- Your goal: Repetition must be exact and must stop with the line bearing "في الأرجح يشرف". It begins at the first line of the records and includes no pictures.

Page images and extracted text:
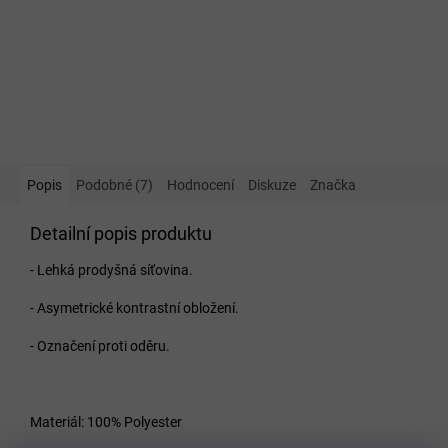
Popis
Podobné (7)
Hodnocení
Diskuze
Značka
Detailní popis produktu
- Lehká prodyšná síťovina.
- Asymetrické kontrastní obložení.
- Označení proti oděru.
Materiál: 100% Polyester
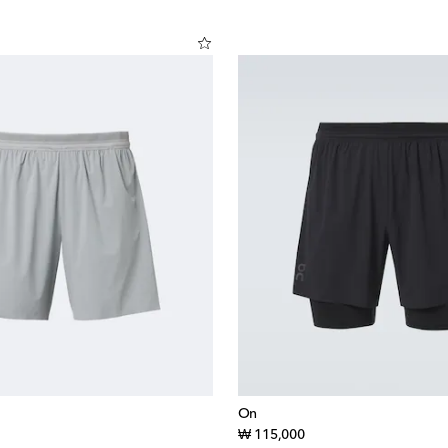
On
inal price
original price
₩ 115,000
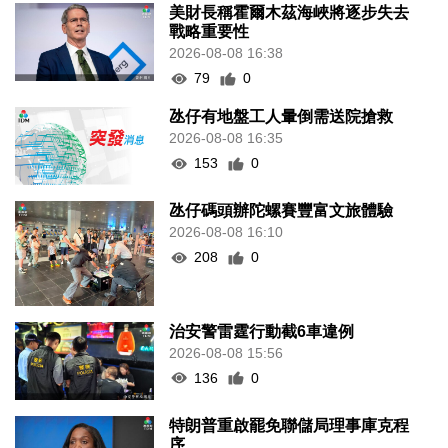
美財長稱霍爾木茲海峽將逐步失去
戰略重要性
2026-08-08 16:38
79
0
氹仔有地盤工人暈倒需送院搶救
2026-08-08 16:35
153
0
氹仔碼頭辦陀螺賽豐富文旅體驗
2026-08-08 16:10
208
0
治安警雷霆行動截6車違例
2026-08-08 15:56
136
0
特朗普重啟罷免聯儲局理事庫克程
序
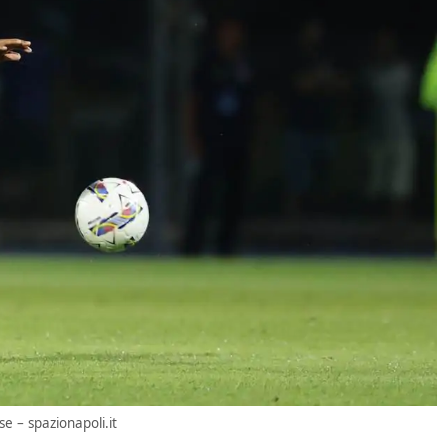
e – spazionapoli.it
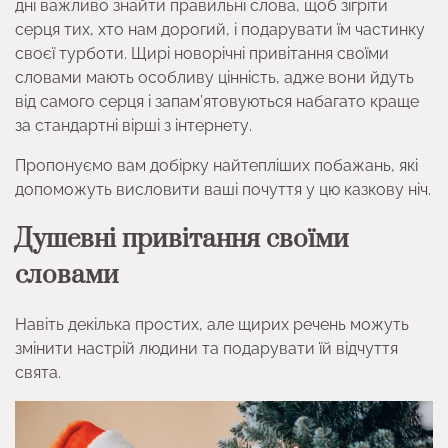
дні важливо знайти правильні слова, щоб зігріти
серця тих, хто нам дорогий, і подарувати їм частинку
своєї турботи. Щирі новорічні привітання своїми
словами мають особливу цінність, адже вони йдуть
від самого серця і запам’ятовуються набагато краще
за стандартні вірші з інтернету.
Пропонуємо вам добірку найтепліших побажань, які
допоможуть висловити ваші почуття у цю казкову ніч.
Душевні привітання своїми
словами
Навіть декілька простих, але щирих речень можуть
змінити настрій людини та подарувати їй відчуття
свята.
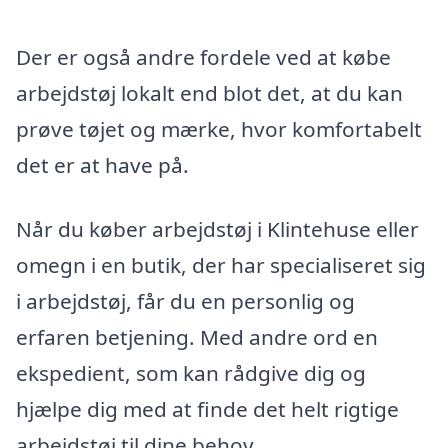
Der er også andre fordele ved at købe
arbejdstøj lokalt end blot det, at du kan
prøve tøjet og mærke, hvor komfortabelt
det er at have på.
Når du køber arbejdstøj i Klintehuse eller
omegn i en butik, der har specialiseret sig
i arbejdstøj, får du en personlig og
erfaren betjening. Med andre ord en
ekspedient, som kan rådgive dig og
hjælpe dig med at finde det helt rigtige
arbejdstøj til dine behov.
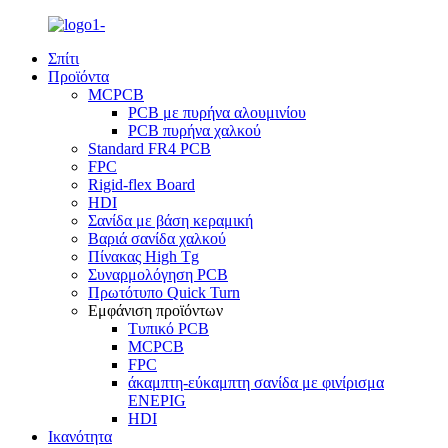
Σπίτι
Προϊόντα
MCPCB
PCB με πυρήνα αλουμινίου
PCB πυρήνα χαλκού
Standard FR4 PCB
FPC
Rigid-flex Board
HDI
Σανίδα με βάση κεραμική
Βαριά σανίδα χαλκού
Πίνακας High Tg
Συναρμολόγηση PCB
Πρωτότυπο Quick Turn
Εμφάνιση προϊόντων
Τυπικό PCB
MCPCB
FPC
άκαμπτη-εύκαμπτη σανίδα με φινίρισμα
ENEPIG
HDI
Ικανότητα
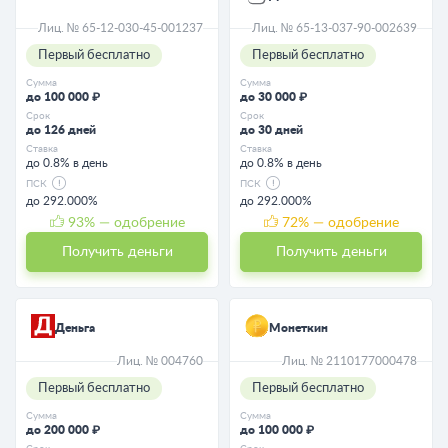
Лиц. № 65-12-030-45-001237
Лиц. № 65-13-037-90-002639
Первый бесплатно
Первый бесплатно
Сумма
Сумма
до 100 000 ₽
до 30 000 ₽
Срок
Срок
до 126 дней
до 30 дней
Ставка
Ставка
до 0.8% в день
до 0.8% в день
ПСК
ПСК
до 292.000%
до 292.000%
93
% — одобрение
72
% — одобрение
Получить деньги
Получить деньги
Деньга
Монеткин
Лиц. № 004760
Лиц. № 2110177000478
Первый бесплатно
Первый бесплатно
Сумма
Сумма
до 200 000 ₽
до 100 000 ₽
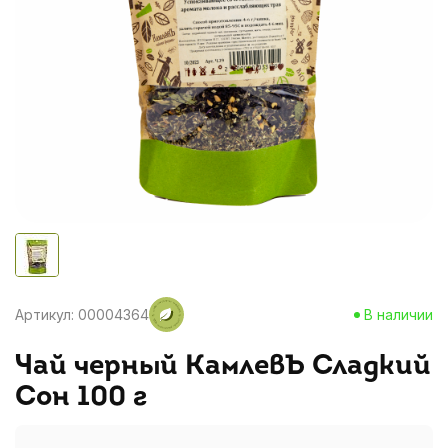
Артикул: 00004364
В наличии
Чай черный КамлевЪ Сладкий
Сон 100 г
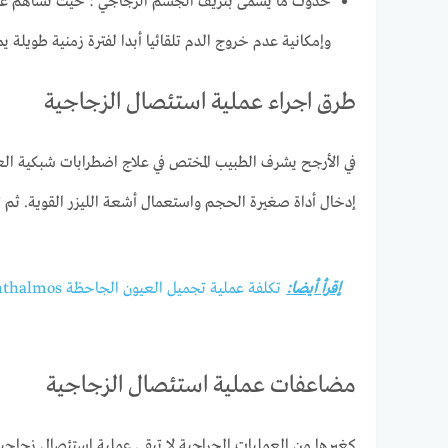
حدوث ما يسمى بنزيف الجسم الزجاجي : حيث تساهم عملية
وإمكانية عدم خروج الدم تلقائيا أبدا لفترة زمنية طويلة 
طرق اجراء عملية استئصال الزجاجية
في الأرجح يشرف الطبيب المختص في علاج اضطرابات شبكية ال
إدخال أداة صغيرة الحجم واستعمال أشعة الليزر القوية. ثم ت
إقرأ أيضا:
تكلفة عملية تجميل العيون الجاحظة exophthalmos
مضاعفات عملية استئصال الزجاجية
كغيرها من العمليات الجراحية لا تبقى عملية استئصال زجاجية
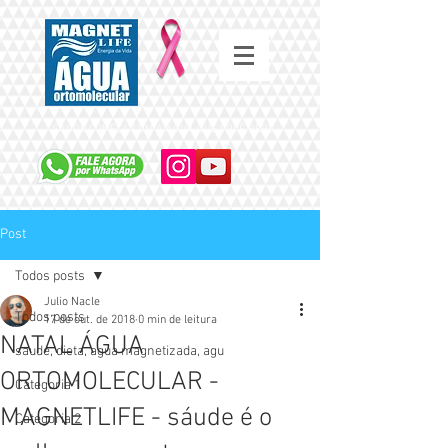
SAÚDE COMEÇA COM A ÁGUA QUE VOCÊ BEBE
Post
Todos posts
Julio Nacle
Todos posts
17 de out. de 2018
0 min de leitura
NATAL ÁGUA
saude, dieta, agua magnetizada, agu
ORTOMOLECULAR -
Categoria 1
MAGNETLIFE - sáude é o
Categoria 2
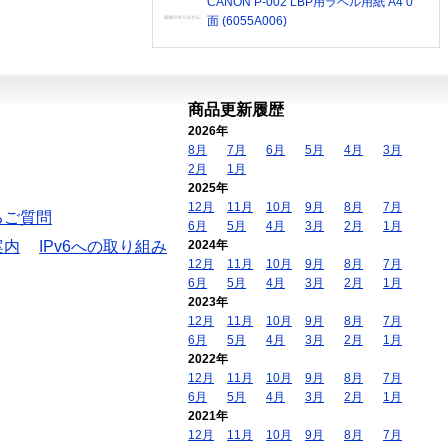
CANON P-002 LBP用ラベル用紙 A4 0
面 (6055A006)
商品更新履歴
2026年
8月
7月
6月
5月
4月
3月
2月
1月
2025年
12月
11月
10月
9月
8月
7月
るご質問
6月
5月
4月
3月
2月
1月
案内
IPv6への取り組み
2024年
12月
11月
10月
9月
8月
7月
6月
5月
4月
3月
2月
1月
2023年
12月
11月
10月
9月
8月
7月
6月
5月
4月
3月
2月
1月
2022年
12月
11月
10月
9月
8月
7月
6月
5月
4月
3月
2月
1月
2021年
12月
11月
10月
9月
8月
7月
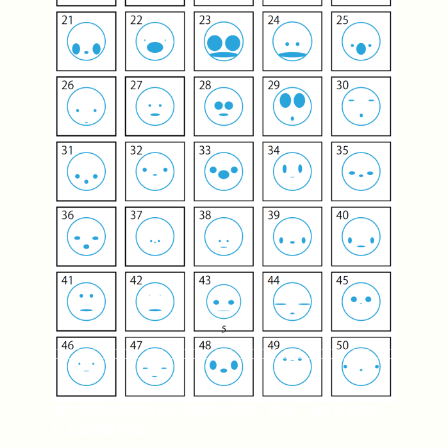
逆三角形に配置された3要素の配置，形状，大きさの違い
による印象評価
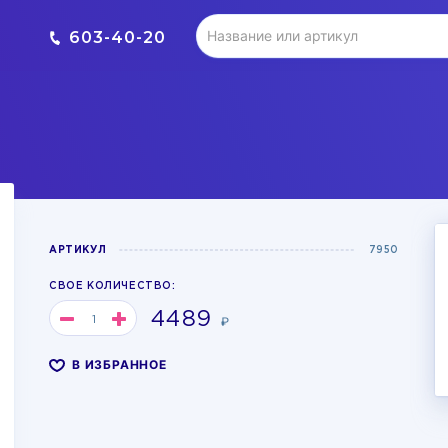
603-40-20
АРТИКУЛ
7950
СВОЕ КОЛИЧЕСТВО:
4489
₽
В ИЗБРАННОЕ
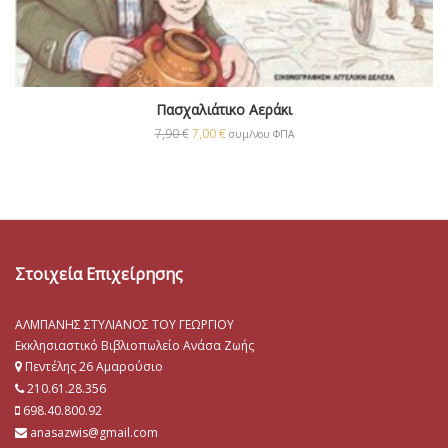
Πασχαλιάτικο Αεράκι
7,90
€
7,00
€
συμ/νου ΦΠΑ
Στοιχεία Επιχείρησης
ΑΛΜΠΑΝΗΣ ΣΤΥΛΙΑΝΟΣ ΤΟΥ ΓΕΩΡΓΙΟΥ
Εκκλησιαστικό Βιβλιοπωλείο Ανάσα Ζωής
Πεντέλης 26 Αμαρούσιο
210.61.28.356
698.40.800.92
anasazwis@gmail.com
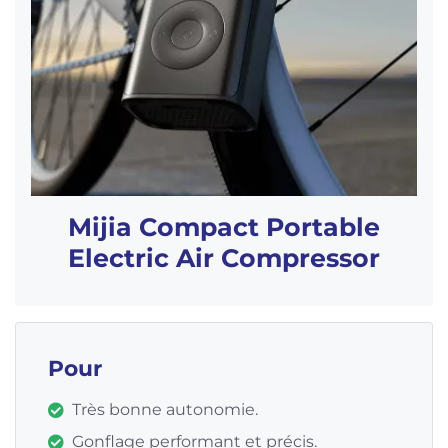
Mijia Compact Portable
Electric Air Compressor
Pour
Très bonne autonomie.
Gonflage performant et précis.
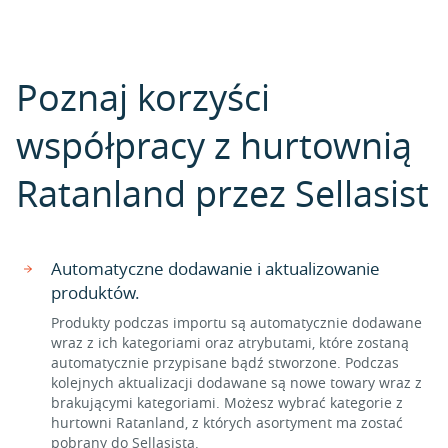
Poznaj korzyści
współpracy z hurtownią
Ratanland przez Sellasist
Automatyczne dodawanie i aktualizowanie
produktów.
Produkty podczas importu są automatycznie dodawane
wraz z ich kategoriami oraz atrybutami, które zostaną
automatycznie przypisane bądź stworzone. Podczas
kolejnych aktualizacji dodawane są nowe towary wraz z
brakującymi kategoriami. Możesz wybrać kategorie z
hurtowni Ratanland, z których asortyment ma zostać
pobrany do Sellasista.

- Response for this exercise:
Popis
Podobné (7)
Hodnocení
Diskuze
Značka
Detailní popis produktu
- Lehká prodyšná síťovina.
- Asymetrické kontrastní obložení.
- Označení proti oděru.
Materiál: 100% Polyester
On
inal price
original price
₩ 115,000
美財長稱霍爾木茲海峽將逐步失去
戰略重要性
2026-08-08 16:38
79
0
氹仔有地盤工人暈倒需送院搶救
2026-08-08 16:35
153
0
氹仔碼頭辦陀螺賽豐富文旅體驗
2026-08-08 16:10
208
0
治安警雷霆行動截6車違例
2026-08-08 15:56
136
0
特朗普重啟罷免聯儲局理事庫克程
序
e – spazionapoli.it
дні важливо знайти правильні слова, щоб зігріти
серця тих, хто нам дорогий, і подарувати їм частинку
своєї турботи. Щирі новорічні привітання своїми
словами мають особливу цінність, адже вони йдуть
від самого серця і запам’ятовуються набагато краще
за стандартні вірші з інтернету.
Пропонуємо вам добірку найтепліших побажань, які
допоможуть висловити ваші почуття у цю казкову ніч.
Душевні привітання своїми
словами
Навіть декілька простих, але щирих речень можуть
змінити настрій людини та подарувати їй відчуття
свята.
Der er også andre fordele ved at købe
arbejdstøj lokalt end blot det, at du kan
prøve tøjet og mærke, hvor komfortabelt
det er at have på.
Når du køber arbejdstøj i Klintehuse eller
omegn i en butik, der har specialiseret sig
i arbejdstøj, får du en personlig og
erfaren betjening. Med andre ord en
ekspedient, som kan rådgive dig og
hjælpe dig med at finde det helt rigtige
arbejdstøj til dine behov.
Σπίτι
Προϊόντα
MCPCB
PCB με πυρήνα αλουμινίου
PCB πυρήνα χαλκού
Standard FR4 PCB
FPC
Rigid-flex Board
HDI
Σανίδα με βάση κεραμική
Βαριά σανίδα χαλκού
Πίνακας High Tg
Συναρμολόγηση PCB
Πρωτότυπο Quick Turn
Εμφάνιση προϊόντων
Τυπικό PCB
MCPCB
FPC
άκαμπτη-εύκαμπτη σανίδα με φινίρισμα
ENEPIG
HDI
Ικανότητα
Лиц. № 65-12-030-45-001237
Лиц. № 65-13-037-90-002639
Первый бесплатно
Первый бесплатно
Сумма
Сумма
до 100 000 ₽
до 30 000 ₽
Срок
Срок
до 126 дней
до 30 дней
Ставка
Ставка
до 0.8% в день
до 0.8% в день
ПСК
ПСК
до 292.000%
до 292.000%
93
% — одобрение
72
% — одобрение
Получить деньги
Получить деньги
Деньга
Монеткин
Лиц. № 004760
Лиц. № 2110177000478
Первый бесплатно
Первый бесплатно
Сумма
Сумма
до 200 000 ₽
до 100 000 ₽
Артикул: 00004364
В наличии
Чай черный КамлевЪ Сладкий
Сон 100 г
حدوث ما يسمى بنزيف الجسم الزجاجي : حيث تساهم عملية
وإمكانية عدم خروج الدم تلقائيا أبدا لفترة زمنية طويلة 
طرق اجراء عملية استئصال الزجاجية
في الأرجح يشرف الطبيب المختص في علاج اضطرابات شبكية ال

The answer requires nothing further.